Se até quando Woody Allen não é muito feliz em seus trabalhos ele nos entrega filmes interessantes, o que dizer quando ele acerta em tudo? Tendo a belíssima Paris como paisagem, “Meia Noite em Paris (Midnight in Paris)” trata-se de um filme encantador, divertido e muito interessante.

A trama segue a história de Gil Pendler que está em Paris com sua noiva Inez passando uns dias e tentando terminar seu livro. Ele, cansado de sua vida como roteirista de hollywood, sonha com o sucesso do livro para continuar morando em Paris, desejo este não compartilhado por sua noiva que também já está de saco cheio de toda sua nostalgia e desejo de ter nascido numa época passada. Certa feita, andando pela noite na cidade da luz, algo impressionante acontece e daí tudo se desenrola.

Entrar em maiores detalhes a respeito da trama não seria legal, estragaria boa parte da graça deste seu filme (algo semelhante já foi feito por Woody Allen em outro trabalho seu).  Não é que seja surpreendente, já que ele é um dos maiores cineastas do mundo em atividade (minha opinião), mas é gratificante quando assistimos uma obra sua em que ele acerta na direção, no roteiro e consegue ainda arrancar do elenco atuações impressionantes como a de Owen Wilson (“Passe Livre”, “Marley e Eu”), que não fez nada de absurdo aqui é verdade, mas vê-lo com um timing perfeito para nos fazer rir e nos cativar durante a história sem nos fazer lembrar de outros papéis bobocas seus é, de fato, muito bom.

A forma como ele apresenta a capital francesa é de fazer com que todos na sala do cinema queiram, ao subir dos créditos finais, pegar um avião no aeroporto mais próximo e descer para lá, de preferência a meia noite e com aquele chuvinha gostosa. Não só nos aspectos mais visíveis, mas até em pequenas nunces Allen nos premia com momentos excelentes. Para os homens então uma dica, note como toda vez que alguma linda atriz surge em cena, principalmente a gracinha da Rachel McAdams (“Sherlock Holmes”), a câmera começa com um close bem na bunda da moça. Sim, eu reparei isso umas 5 vezes pelo menos.

Além de trazer na história da forma mais divertida possível uma bela homenagem a grandes artistas mundiais, escritores, pintores e até a rinocerontes (só assistindo você vai entender e rir dessa), o filme consegue conversar de forma sincera sobre nostalgia, sim, aquele sentimento que temos lindo em nossas mentes e coração de “na nossa época é que era bom”. Eu me senti alfinetado (lá ele) assistindo ao filme, mas fica difícil discordar de sua visão sobre o assunto.

O que mais gosto nos trabalhos deste talentoso cineasta é a sua capacidade de nos entreter de forma tão bacana, de nos arrancar boas risadas sem apelar para besteiras, escatologias, pintos tortos na tela e toda sorte de ‘piadas prontas’ que vemos com frequência nos filmes que são lançados (alguns expelidos para falar a verdade) em nossas salas de cinema.

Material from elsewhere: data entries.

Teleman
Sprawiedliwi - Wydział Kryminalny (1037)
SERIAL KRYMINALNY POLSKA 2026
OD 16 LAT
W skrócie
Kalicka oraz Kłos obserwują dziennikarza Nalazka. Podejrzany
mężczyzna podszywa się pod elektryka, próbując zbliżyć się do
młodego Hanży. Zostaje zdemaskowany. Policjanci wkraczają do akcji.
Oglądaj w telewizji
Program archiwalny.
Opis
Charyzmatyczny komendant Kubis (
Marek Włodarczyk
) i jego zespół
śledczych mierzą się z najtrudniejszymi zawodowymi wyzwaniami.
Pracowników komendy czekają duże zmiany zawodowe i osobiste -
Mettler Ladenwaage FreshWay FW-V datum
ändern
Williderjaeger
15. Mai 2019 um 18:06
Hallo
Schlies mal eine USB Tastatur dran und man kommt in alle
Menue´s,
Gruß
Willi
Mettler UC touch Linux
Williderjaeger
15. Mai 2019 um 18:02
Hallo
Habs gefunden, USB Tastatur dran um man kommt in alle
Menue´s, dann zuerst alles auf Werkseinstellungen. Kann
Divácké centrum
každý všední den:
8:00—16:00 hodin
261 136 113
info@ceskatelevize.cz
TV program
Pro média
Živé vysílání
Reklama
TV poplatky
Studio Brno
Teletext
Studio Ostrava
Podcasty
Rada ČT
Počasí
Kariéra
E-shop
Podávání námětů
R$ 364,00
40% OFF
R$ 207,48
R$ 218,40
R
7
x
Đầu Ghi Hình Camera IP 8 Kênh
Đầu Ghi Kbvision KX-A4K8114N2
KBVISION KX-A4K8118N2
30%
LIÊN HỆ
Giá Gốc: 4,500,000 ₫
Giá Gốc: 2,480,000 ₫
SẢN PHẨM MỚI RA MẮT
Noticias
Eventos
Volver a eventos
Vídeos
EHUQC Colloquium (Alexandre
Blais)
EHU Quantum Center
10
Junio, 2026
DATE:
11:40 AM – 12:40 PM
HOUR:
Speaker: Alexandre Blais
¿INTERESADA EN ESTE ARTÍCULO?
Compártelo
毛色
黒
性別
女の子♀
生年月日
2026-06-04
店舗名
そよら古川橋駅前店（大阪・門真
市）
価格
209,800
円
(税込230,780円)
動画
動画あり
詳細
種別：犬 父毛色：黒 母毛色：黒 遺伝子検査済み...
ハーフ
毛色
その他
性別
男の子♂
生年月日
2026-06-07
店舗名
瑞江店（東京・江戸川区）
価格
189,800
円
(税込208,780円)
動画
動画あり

Para os fãs suas marcas registradas estão lá visíseis e são um verdadeiro deleite, e para o público geral não muito conhecedor de sua filmografia é uma grande oportunidade para conhecer e perceber que seus filmes conseguem ser, ao mesmo tempo, inteligentes, engraçados e totalmente acessíveis. Claro que não é o melhor filme de Allen, mas olhando para seus trabalhos mais recentes e também para os filmes lançados em 2011 até aqui, é, sem dúvidas, um dos melhores.

 


Meia-Noite em Paris (Midnight in Paris, 2011 – 100 minutos)

Comédia, Comédia Romântica.

Um filme de Woody Allen com Owen Wilson, Marion Cotillard, Rachel McAdams, Carla Bruni-Sarkozy, Michael Sheen, Nina Arianda, Alison Pill, Tom Hiddleston, Kathy Bates, Corey Stoll, Kurt Fuller e Mimi Kennedy.